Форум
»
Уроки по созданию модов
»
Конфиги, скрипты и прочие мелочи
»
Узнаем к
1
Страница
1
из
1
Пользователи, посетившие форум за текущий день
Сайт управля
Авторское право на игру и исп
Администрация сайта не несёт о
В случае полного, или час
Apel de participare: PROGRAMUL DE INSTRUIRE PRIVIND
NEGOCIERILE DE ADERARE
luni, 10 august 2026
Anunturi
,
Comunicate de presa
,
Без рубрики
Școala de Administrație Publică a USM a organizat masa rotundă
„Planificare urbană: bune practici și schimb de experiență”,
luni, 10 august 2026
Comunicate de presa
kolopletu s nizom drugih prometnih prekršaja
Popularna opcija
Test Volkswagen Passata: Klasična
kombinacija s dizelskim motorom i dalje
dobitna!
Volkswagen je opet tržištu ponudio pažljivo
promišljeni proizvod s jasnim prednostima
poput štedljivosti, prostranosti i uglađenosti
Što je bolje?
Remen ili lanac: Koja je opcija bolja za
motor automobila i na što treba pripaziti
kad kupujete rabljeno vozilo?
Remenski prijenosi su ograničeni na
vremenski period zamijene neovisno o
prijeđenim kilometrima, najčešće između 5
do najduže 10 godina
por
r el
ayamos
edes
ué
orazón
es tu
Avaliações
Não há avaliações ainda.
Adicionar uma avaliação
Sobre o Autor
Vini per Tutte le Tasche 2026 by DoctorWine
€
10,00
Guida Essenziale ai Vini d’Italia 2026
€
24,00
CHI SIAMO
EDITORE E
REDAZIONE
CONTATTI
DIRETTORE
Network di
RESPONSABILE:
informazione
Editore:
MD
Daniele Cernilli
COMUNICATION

····················

Exercise: What is needed is the full listing, reproduced exactly.

Reply:
Форум
»
Уроки по созданию модов
»
Конфиги, скрипты и прочие мелочи
»
Узнаем к
1
Страница
1
из
1
Пользователи, посетившие форум за текущий день
Сайт управля
Авторское право на игру и исп
Администрация сайта не несёт о
В случае полного, или час
Apel de participare: PROGRAMUL DE INSTRUIRE PRIVIND
NEGOCIERILE DE ADERARE
luni, 10 august 2026
Anunturi
,
Comunicate de presa
,
Без рубрики
Școala de Administrație Publică a USM a organizat masa rotundă
„Planificare urbană: bune practici și schimb de experiență”,
luni, 10 august 2026
Comunicate de presa
kolopletu s nizom drugih prometnih prekršaja
Popularna opcija
Test Volkswagen Passata: Klasična
kombinacija s dizelskim motorom i dalje
dobitna!
Volkswagen je opet tržištu ponudio pažljivo
promišljeni proizvod s jasnim prednostima
poput štedljivosti, prostranosti i uglađenosti
Što je bolje?
Remen ili lanac: Koja je opcija bolja za
motor automobila i na što treba pripaziti
kad kupujete rabljeno vozilo?
Remenski prijenosi su ograničeni na
vremenski period zamijene neovisno o
prijeđenim kilometrima, najčešće između 5
do najduže 10 godina
por
r el
ayamos
edes
ué
orazón
es tu
Avaliações
Não há avaliações ainda.
Adicionar uma avaliação
Sobre o Autor
Vini per Tutte le Tasche 2026 by DoctorWine
€
10,00
Guida Essenziale ai Vini d’Italia 2026
€
24,00
CHI SIAMO
EDITORE E
REDAZIONE
CONTATTI
DIRETTORE
Network di
RESPONSABILE:
informazione
Editore:
MD
Daniele Cernilli
COMUNICATION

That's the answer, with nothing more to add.